Many people today understand the AI revolution as a GPU revolution, which is not entirely incorrect. However, within the AI industry, there are already discussions about something even more critical than GPUs: HBM, or high-bandwidth memory. No matter how advanced a GPU is, if it cannot supply data in a timely manner, the overall performance of the AI system will inevitably decline. If the AI industry is a vast highway, the GPU is the engine, and HBM is the essential system supplying fuel to that engine. In this market, South Korean companies have secured world-class competitiveness.

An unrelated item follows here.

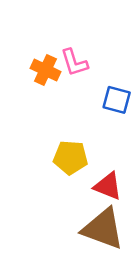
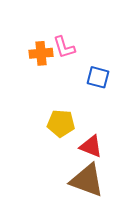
orange cross: (45, 70) -> (41, 53), turned -30

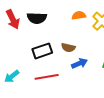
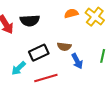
blue arrow: (79, 63) -> (77, 61), turned 91
cyan arrow: (12, 76) -> (19, 68), moved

SK Hynix currently leads the global HBM market, while Samsung Electronics is launching a major counterattack centered on next-generation HBM4.
However, South Korea must be wary of a trap: becoming complacent with its current position as the world's number one in HBM. History shows that the winners of technological revolutions are not necessarily the countries that produce specific components best, but those that dominate the entire ecosystem. The UK invented the steam engine, but the U.S. emerged as the ultimate victor of the Industrial Revolution. Japan dominated the DRAM market, but South Korea took the lead in the memory semiconductor era. Similarly, while South Korea is a powerhouse in HBM, it cannot yet be called an AI powerhouse. Currently, in the global AI ecosystem, design is handled by NVIDIA, cutting-edge production is managed by TSMC, and cloud and platform services are dominated by U.S. tech giants. South Korea stands at a crucial point in the supply chain but does not yet control or design the entire system.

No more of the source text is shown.